American writer and political analyst

James "Jim" P. Pinkerton (born March 11, 1958) is an American columnist, author, and political analyst.

==Career==
A graduate of Evanston Township High School (1975) and Stanford University (1980), he served on the White House staff under both Ronald Reagan and George H. W. Bush and on each of their presidential campaigns from 1980 to 1992. In January 2008, he became a senior adviser to the Mike Huckabee 2008 presidential campaign.

==After Washington==
Since his time in government Pinkerton has become a columnist for Newsday and a Fox News Channel Contributor (1996 to present).
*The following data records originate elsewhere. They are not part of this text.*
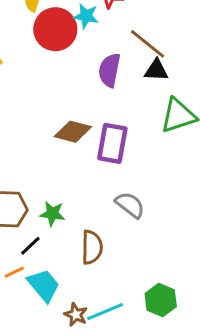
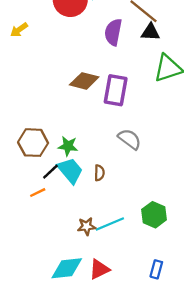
brown semicircle: (92, 247) -> (99, 173), size x0.6
cyan trapezoid: (44, 285) -> (70, 171), moved
brown star: (76, 315) -> (87, 226), turned -30

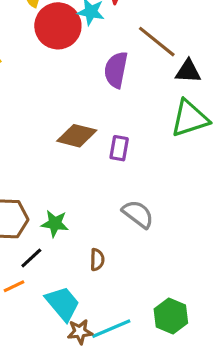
black triangle: (150, 32) -> (188, 71), moved
purple rectangle: (116, 90) -> (119, 148), size x0.6
cyan trapezoid: (70, 171) -> (63, 303), moved

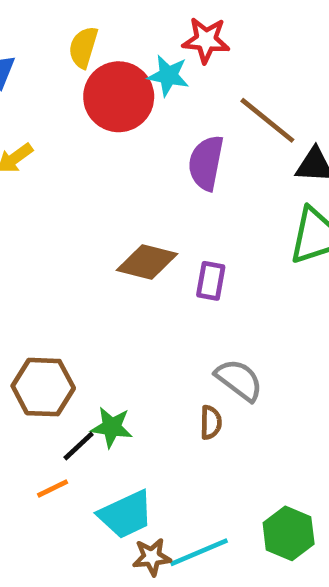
green star: (55, 224) -> (112, 427), moved
brown semicircle: (97, 260) -> (211, 422), moved
cyan trapezoid: (63, 303) -> (126, 514), turned 105

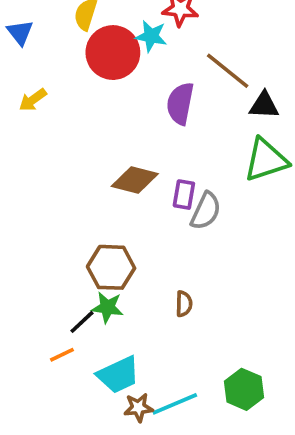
gray semicircle: (239, 380) -> (206, 211), moved, turned 78
brown hexagon: (43, 387) -> (111, 267), moved

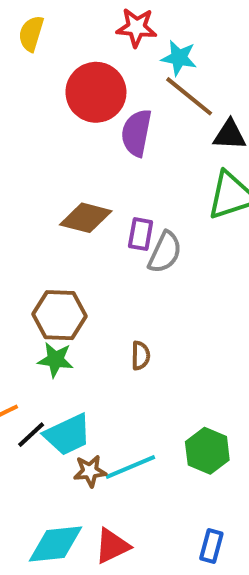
cyan star: (151, 36) -> (179, 58), moved
red circle: (113, 53) -> (96, 92), moved
black line: (82, 322) -> (31, 435), moved

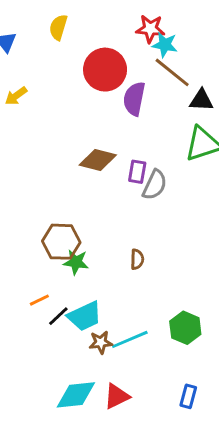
red star: (136, 27) -> (150, 29), moved
brown hexagon: (59, 315) -> (61, 242), moved

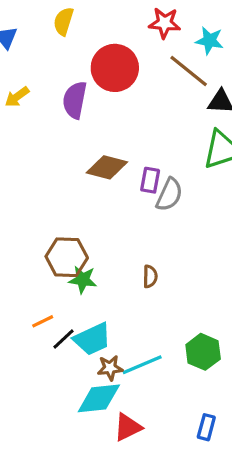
cyan star: (165, 45) -> (209, 41), moved
purple semicircle: (134, 99) -> (75, 100), moved
cyan diamond: (76, 395) -> (99, 398), moved

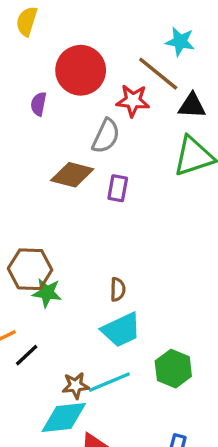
red star: (165, 23) -> (133, 101), moved
purple semicircle: (75, 100) -> (38, 104), size x0.6
gray semicircle: (169, 195) -> (106, 136), moved
cyan trapezoid: (92, 339) -> (121, 330), moved

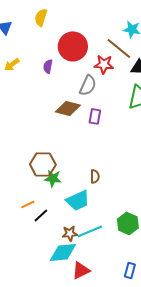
cyan trapezoid: (121, 330) -> (78, 200), moved

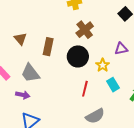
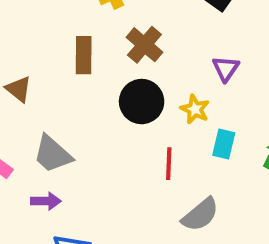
brown rectangle: (48, 47) -> (84, 55), moved
purple triangle: (121, 49) -> (226, 69), turned -32
cyan rectangle: (113, 85) -> (224, 144), turned 56

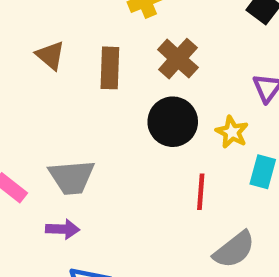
brown triangle: (19, 89) -> (50, 55), moved
gray trapezoid: (52, 154) -> (72, 177), turned -48

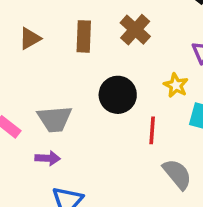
brown triangle: (50, 55) -> (30, 38), moved, turned 50
black circle: (173, 122) -> (118, 95), moved
gray semicircle: (234, 250) -> (177, 174), turned -92

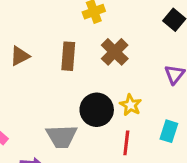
yellow star: (176, 85) -> (131, 105), moved
gray trapezoid: (55, 119) -> (62, 136), moved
He is a former panelist (1998–2013) on the Fox News program Fox News Watch, and a frequent contributor to Breitbart as well as an occasional contributor to The Huffington Post, National Review, and other publications. In the past, he was a senior fellow at both the Free Enterprise Fund and the New America Foundation, a lecturer at the Graduate School of Political Management at The George Washington University, a member of the Board of Advisors at the National Federation of Republican Assemblies, and a contributing editor of The American Conservative and USA Today. He frequently appears on Bloggingheads.tv, often in video discussions with journalist David Corn and other media personalities. He is now the editor of CureStrategy.org.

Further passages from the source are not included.